5 Ways Data is Transforming the Insurance Industry

St. John’s Tobin School of Risk Conference on Transforming Insurance

I recently spoke at a conference on the use of data in the Insurance industry at the St. John’s School of Risk in New York City and here are 5 key things I took away:

1. All insurance companies aspire to use more data but few are able to operationalize the use of data

Operationalizing Data Is a Challenge

The Insurance industry has a renewed realization of the value of data due to AI and machine learning. Predictive models have myriad applications in the insurance industry including optimizing customer acquisition, delivering personalized service, processing claims efficiently, intelligently underwriting policies, and detecting fraud more effectively. The common ingredient to build and train predictive models is operational and business data. Luckily, the industry has access to lots of this data — from both internal and external sources. One person sitting next to me at the conference worked at a reinsurance company and had the title of “Data Hunter”. Her sole job was to seek new data sources to help the company. However operationalizing AI can be challenging for incumbent insurance companies whose traditional IT infrastructure cannot scale to take advantage of new data sources and whose internal data is locked up in silos that are incompatible with each other.

Implication

One of the biggest opportunities the industry incumbents have at their disposal is to break down the corporate data silos. (See my general blog on data silos.) Imagine a data platform that has the customer, policy and claims data all stored in one place so that new policy underwriting could consider previous claims and leverage data from the underwriting process such as policy modifications.

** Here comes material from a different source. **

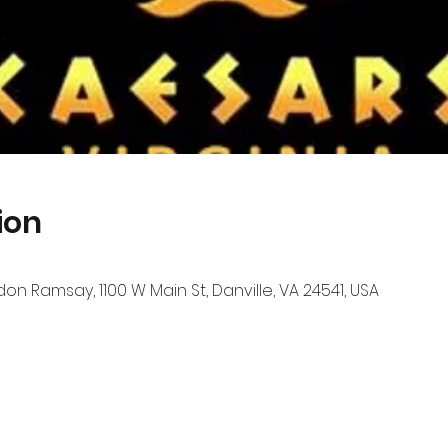
ion
n Ramsay, 1100 W Main St, Danville, VA 24541, USA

2. Early movers are using external data in really interesting ways:

Sensors in Homes Transform P&C Insurance Via Prevention

If there is a common thread that has the potential to transform all the segments and the lines of business of the insurance industry, it is the use of external data. New data sources are transformative for the insurance industry because they can make customer interactions seamless to increase brand loyalty, make critical business processes such as claims management efficient and even help implement preventive practices that can improve the overall profitability of the industry. Let’s explore some of these new data sources.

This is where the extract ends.